Latter-day Saint theology stands in contrast with mainstream Evangelical Christianity in particular, in our insistence upon distinguishing between the idea of being “saved” in a single moment versus the lengthy and iterative developmental objective of progressing to eternal life, which we define as the type of existence that God enjoys. For that reason, Keating’s reference to “participating in the divine life” is, perhaps inadvertently, an excellent articulation of the Latter-day Saint position. The impossible situation faced by Abraham’s family is thus not an aberration in their journey to understand God; in fact it is arguably one of the very best illustrations of the life that God lives, and the plan that we as preexistent intelligences embraced for our development. In mortality, God’s influence would be felt and communicated among people who would vary in their capacity and their levels of preparedness for spiritual influences. Our choices to follow voices of love, connection, healing, and hope in mortality would take place amid our exposure to forces of entropy, fear, control, and scarcity in biological, social and other forms. The still small voice of God would not always be discernible from the mental and emotional pull of culture. There would be confusion, pain, and catastrophic missteps even among good and compassionate people. To understand God’s life, even the dutiful and obedient would sometimes be required to place upon the altar things, ideas, commitments and relationships that answer the deepest yearnings of their souls. Keating again offers an important insight that we as Latter-day Saints can weave into the narrative threads of our own thick religious story:
The sacrifice of Isaac has become a symbol of the sacrifice of what we most love for the greater love of God…This is a pattern of self-surrender. It is not an abstract process, nor is it a heroic rising to the occasion to put up with some particular difficulty or trial. Rather, it is the classic human experience of love that is overwhelmingly precious, but which is terminated by death or rejection. What we most love can be ourselves or another person. It could also be our job, our role, our nation, our spiritual reputation, or our accomplishments.
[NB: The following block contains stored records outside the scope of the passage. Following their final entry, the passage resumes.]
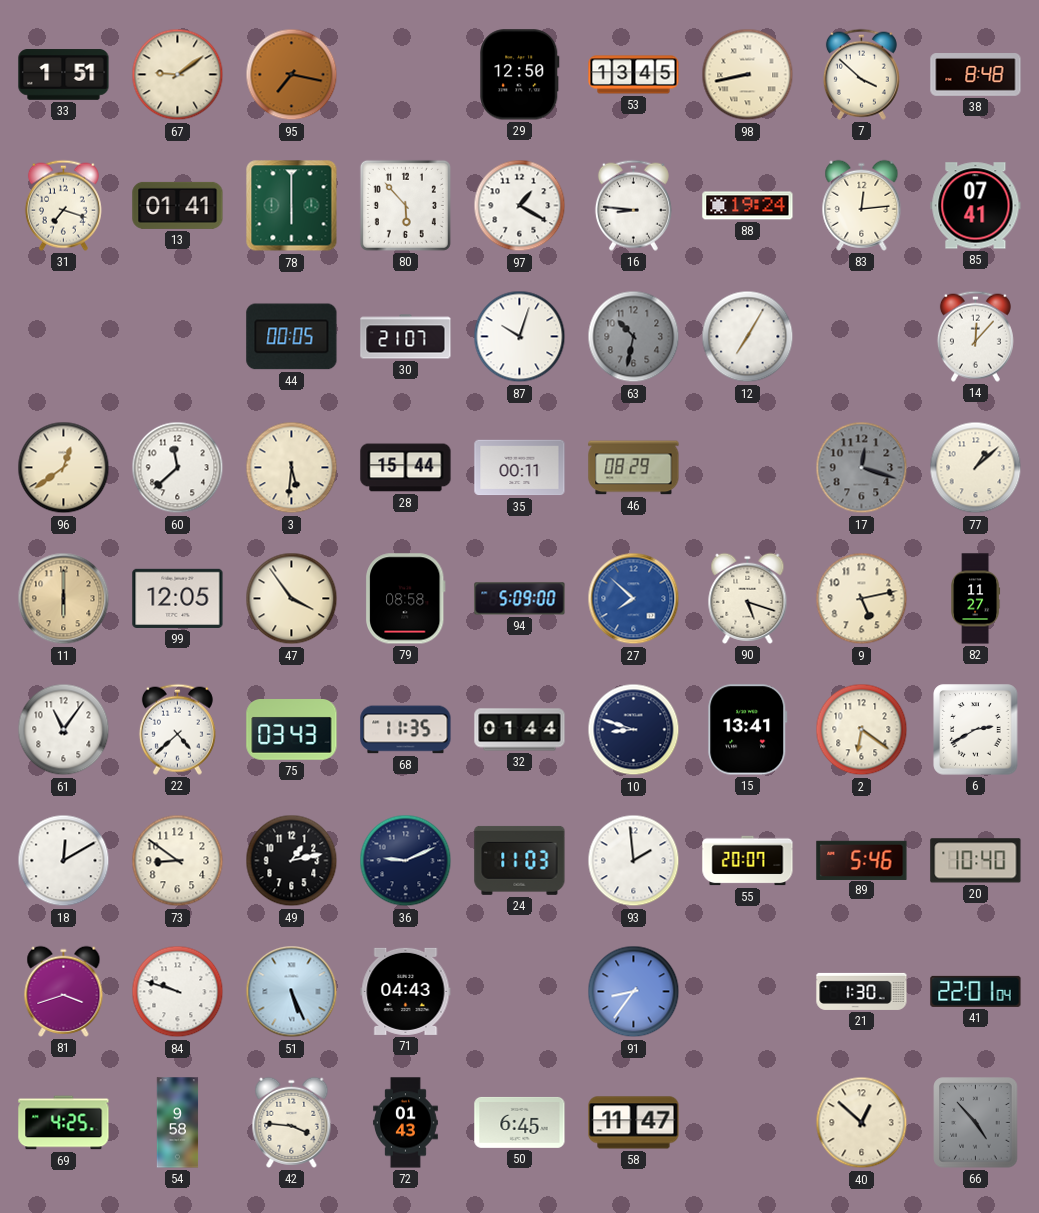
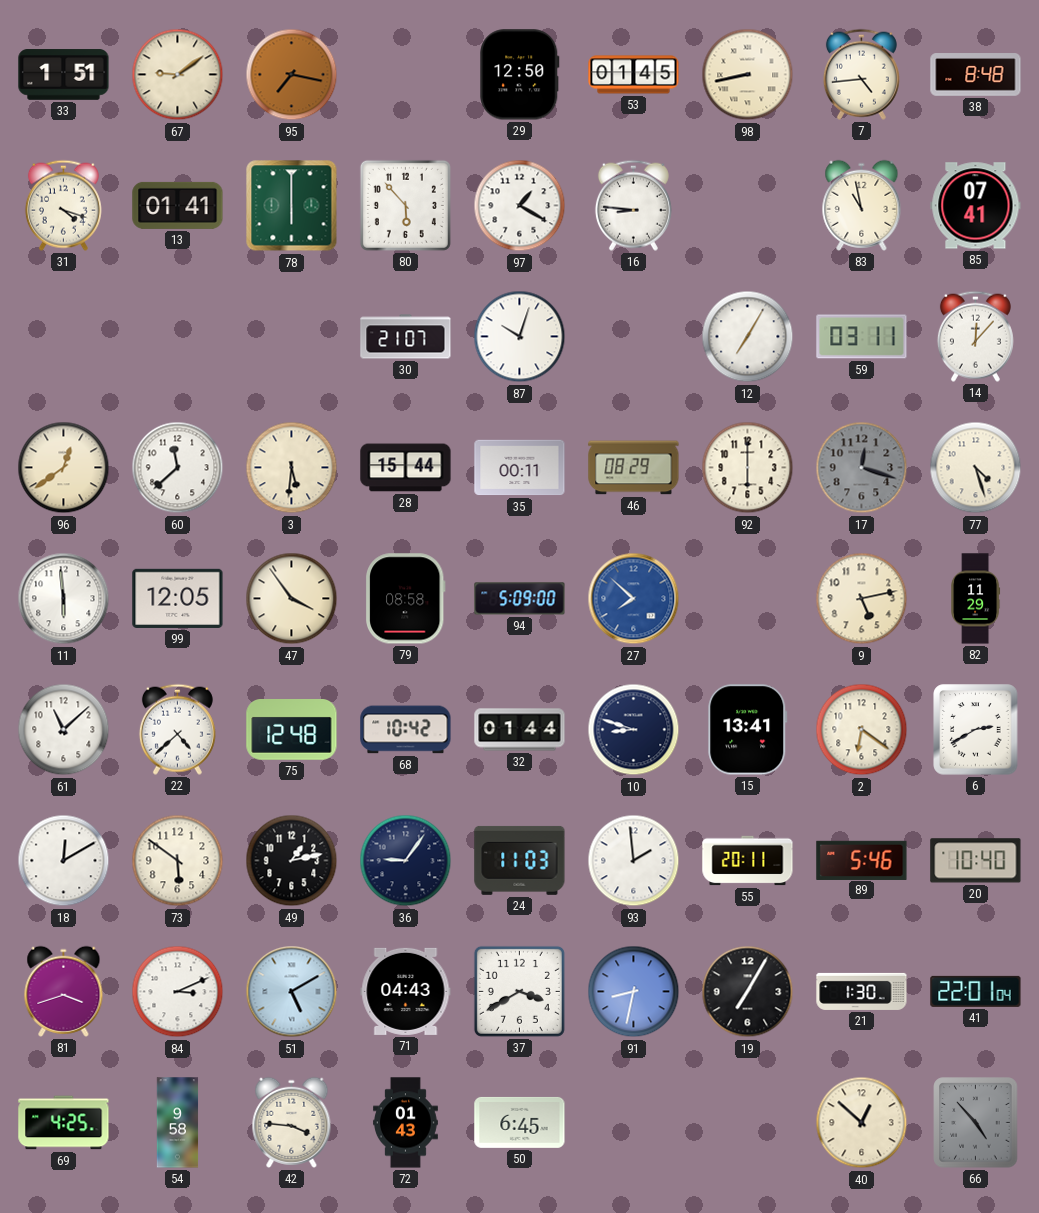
53: 13:45 -> 01:45
7: 3:52 -> 4:44
31: 7:18 -> 4:18
88: 19:24 -> none
83: 12:14 -> 10:58
44: 00:05 -> none
63: 10:32 -> none
59: none -> 03:11
92: none -> 6:00
77: 1:08 -> 4:27
11: 6:00 -> 5:59
11 dial: champagne -> white
90: 5:18 -> none
82: 11:27 -> 11:29
61: 11:06 -> 11:08
75: 03:43 -> 12:48
68: 11:35 -> 10:42
73: 8:51 -> 5:51
36: 9:11 -> 9:06
55: 20:07 -> 20:11
84: 9:48 -> 3:11
51: 5:26 -> 5:10
37: none -> 3:40
91: 8:36 -> 8:32
19: none -> 7:05
58: 11:47 -> none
We can confidently surmise that in the Aqedah, Abraham was made to understand why God weeps—it is because eternal life sometimes involves sacrifice in the form of soul-wrenching choices where both underlying reasons and neat resolutions are elusive. The theological depths that characterize the narrative of the Aqedah render it unsuitable to be regarded as simply one of many equally-useful scriptural tools for teaching everyday compliance with divine directives. In reality, the Aqedah more properly stands alongside Moses 7, 3 Nephi 17, and Ether 3 as a profoundly strong, load-bearing scriptural pillar of Latter-day Saint theology.
Editor’s Note: Two quotes from C.S. Lewis were previously attributed to Dr. Wendy Ulrich.